WORK TO COMPLETE: Write out exactly, and only, the lines below from the line with "dare origine ad" through the line with "Indisponible"; pictures do not belong in the copy.

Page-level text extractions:
+---+
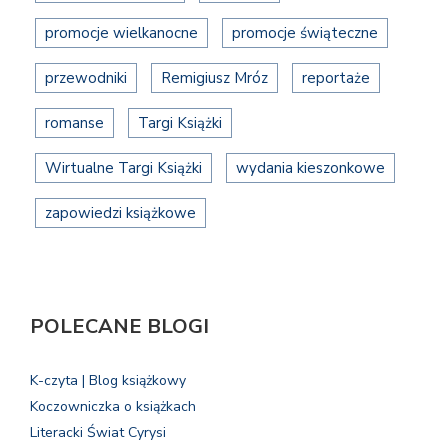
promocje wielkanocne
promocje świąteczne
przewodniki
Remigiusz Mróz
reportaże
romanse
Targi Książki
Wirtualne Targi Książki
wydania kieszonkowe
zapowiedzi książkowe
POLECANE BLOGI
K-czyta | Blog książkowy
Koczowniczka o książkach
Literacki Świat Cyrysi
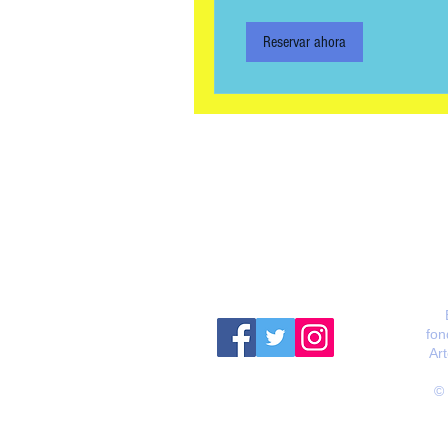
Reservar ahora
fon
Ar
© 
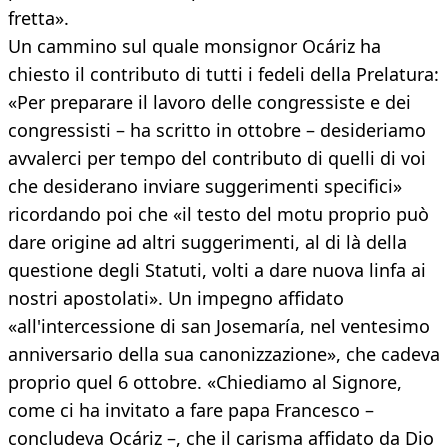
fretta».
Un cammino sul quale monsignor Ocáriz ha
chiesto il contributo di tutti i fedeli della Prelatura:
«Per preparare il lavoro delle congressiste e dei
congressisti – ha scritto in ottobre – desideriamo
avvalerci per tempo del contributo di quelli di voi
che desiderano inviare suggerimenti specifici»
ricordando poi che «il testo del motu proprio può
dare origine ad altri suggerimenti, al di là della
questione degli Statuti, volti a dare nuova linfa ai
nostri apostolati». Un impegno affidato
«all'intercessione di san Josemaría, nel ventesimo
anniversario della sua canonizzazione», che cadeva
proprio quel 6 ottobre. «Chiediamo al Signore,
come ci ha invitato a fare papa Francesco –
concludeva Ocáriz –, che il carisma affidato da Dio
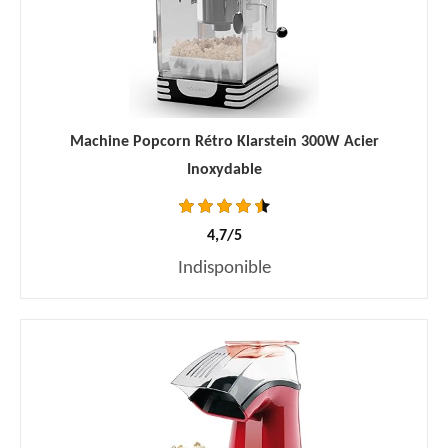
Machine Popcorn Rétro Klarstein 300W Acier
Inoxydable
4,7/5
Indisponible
+---+
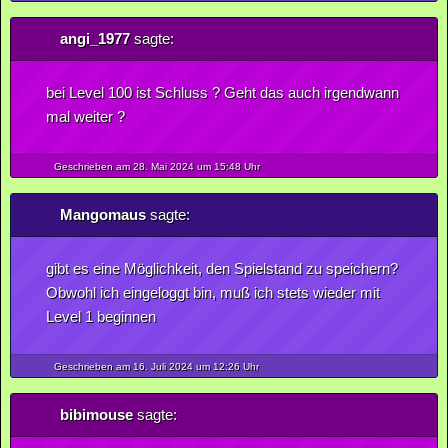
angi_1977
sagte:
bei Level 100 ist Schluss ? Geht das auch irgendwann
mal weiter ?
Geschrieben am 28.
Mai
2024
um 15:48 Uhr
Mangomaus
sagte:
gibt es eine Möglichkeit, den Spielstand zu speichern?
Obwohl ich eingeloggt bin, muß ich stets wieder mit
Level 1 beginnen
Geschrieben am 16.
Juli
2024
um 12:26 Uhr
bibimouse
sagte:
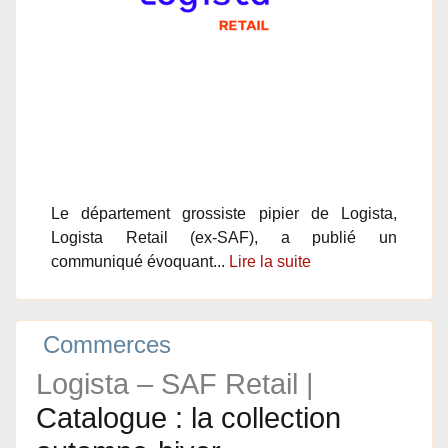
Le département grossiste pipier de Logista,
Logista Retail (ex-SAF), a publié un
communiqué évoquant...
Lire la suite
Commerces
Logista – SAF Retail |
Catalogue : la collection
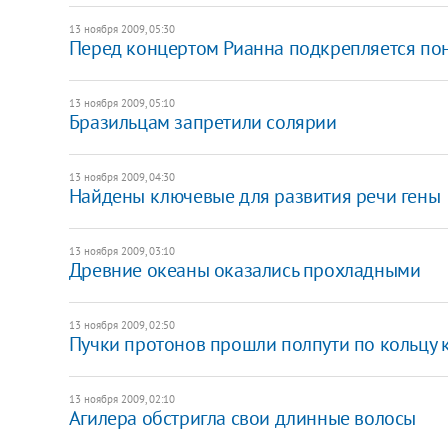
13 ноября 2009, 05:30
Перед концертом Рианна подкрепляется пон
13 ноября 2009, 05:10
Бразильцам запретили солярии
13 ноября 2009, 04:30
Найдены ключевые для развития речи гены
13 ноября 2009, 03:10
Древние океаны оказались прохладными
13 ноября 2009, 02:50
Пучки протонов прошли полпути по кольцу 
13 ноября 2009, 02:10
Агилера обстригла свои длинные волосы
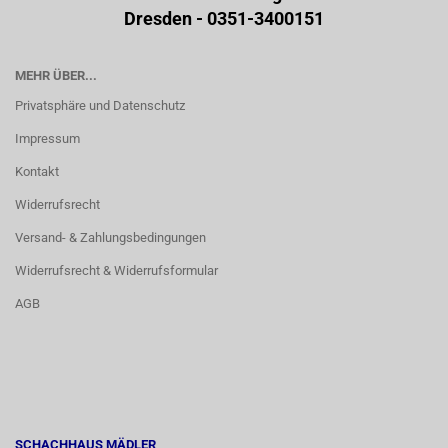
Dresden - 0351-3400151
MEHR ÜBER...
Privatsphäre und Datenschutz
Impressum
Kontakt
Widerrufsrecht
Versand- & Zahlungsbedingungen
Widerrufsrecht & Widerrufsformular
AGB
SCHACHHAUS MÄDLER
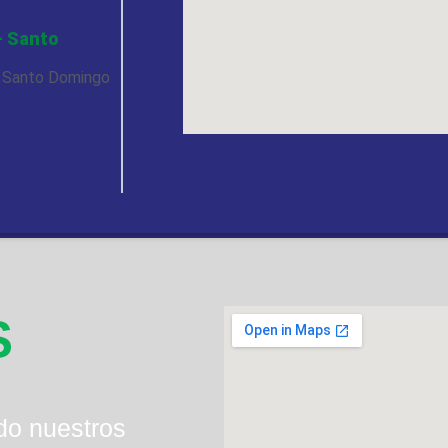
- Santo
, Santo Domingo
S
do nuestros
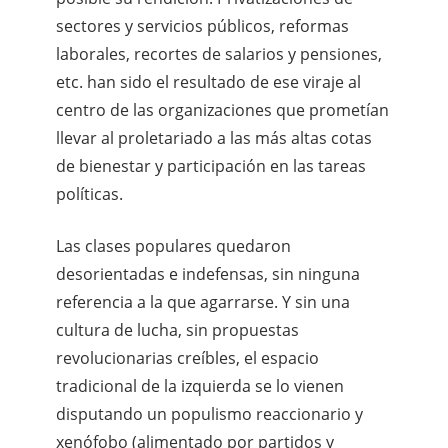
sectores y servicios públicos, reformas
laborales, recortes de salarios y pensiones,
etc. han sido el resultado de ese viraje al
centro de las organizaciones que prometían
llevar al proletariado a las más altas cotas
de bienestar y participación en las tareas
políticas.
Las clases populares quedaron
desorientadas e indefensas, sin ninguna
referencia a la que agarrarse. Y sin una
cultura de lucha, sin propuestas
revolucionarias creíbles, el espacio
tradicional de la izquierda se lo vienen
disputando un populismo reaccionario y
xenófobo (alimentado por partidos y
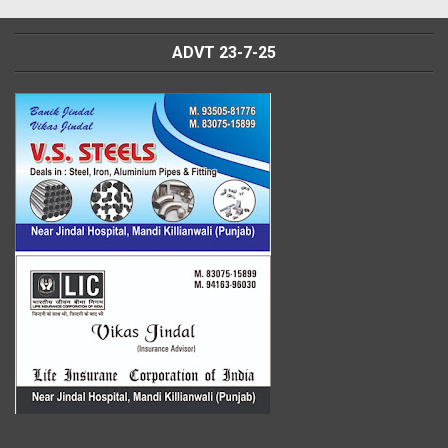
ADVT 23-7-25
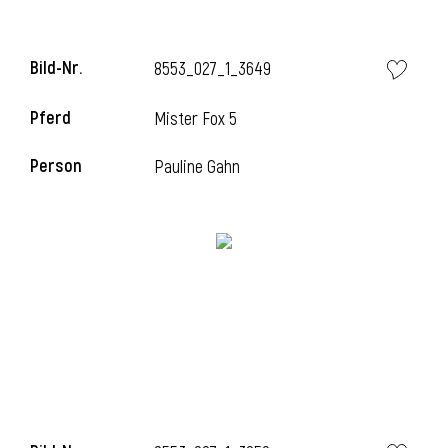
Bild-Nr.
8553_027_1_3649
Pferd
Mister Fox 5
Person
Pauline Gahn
+---+
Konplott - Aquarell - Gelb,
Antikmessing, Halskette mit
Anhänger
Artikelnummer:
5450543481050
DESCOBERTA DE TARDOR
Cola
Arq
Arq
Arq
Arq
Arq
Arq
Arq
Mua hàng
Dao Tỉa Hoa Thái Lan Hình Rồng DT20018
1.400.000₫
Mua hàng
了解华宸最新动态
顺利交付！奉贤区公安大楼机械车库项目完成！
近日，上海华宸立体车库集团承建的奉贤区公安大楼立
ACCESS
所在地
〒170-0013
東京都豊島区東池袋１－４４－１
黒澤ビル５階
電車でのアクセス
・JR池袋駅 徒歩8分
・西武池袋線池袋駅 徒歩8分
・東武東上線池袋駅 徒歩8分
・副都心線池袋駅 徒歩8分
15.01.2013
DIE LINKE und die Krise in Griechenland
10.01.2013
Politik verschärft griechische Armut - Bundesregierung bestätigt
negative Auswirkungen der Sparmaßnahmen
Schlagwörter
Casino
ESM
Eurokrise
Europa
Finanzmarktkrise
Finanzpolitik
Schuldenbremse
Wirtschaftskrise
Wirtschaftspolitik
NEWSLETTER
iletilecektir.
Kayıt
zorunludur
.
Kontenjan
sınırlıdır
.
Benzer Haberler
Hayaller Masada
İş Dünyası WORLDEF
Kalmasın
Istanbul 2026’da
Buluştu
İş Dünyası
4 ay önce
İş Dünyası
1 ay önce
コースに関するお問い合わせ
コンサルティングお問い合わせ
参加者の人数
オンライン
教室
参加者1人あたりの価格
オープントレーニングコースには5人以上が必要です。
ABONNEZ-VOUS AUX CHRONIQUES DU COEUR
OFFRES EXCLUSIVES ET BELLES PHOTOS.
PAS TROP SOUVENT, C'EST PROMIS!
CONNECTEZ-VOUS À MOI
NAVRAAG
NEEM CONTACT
+---+
SOLUTION TO THIS PROBLEM:
dare origine ad altri suggerimenti, al di là della
questione degli Statuti, volti a dare nuova linfa ai
nostri apostolati». Un impegno affidato
«all'intercessione di san Josemaría, nel ventesimo
anniversario della sua canonizzazione», che cadeva
proprio quel 6 ottobre. «Chiediamo al Signore,
come ci ha invitato a fare papa Francesco –
concludeva Ocáriz –, che il carisma affidato da Dio
Machine Popcorn Rétro Klarstein 300W Acier
Inoxydable
4,7/5
Indisponible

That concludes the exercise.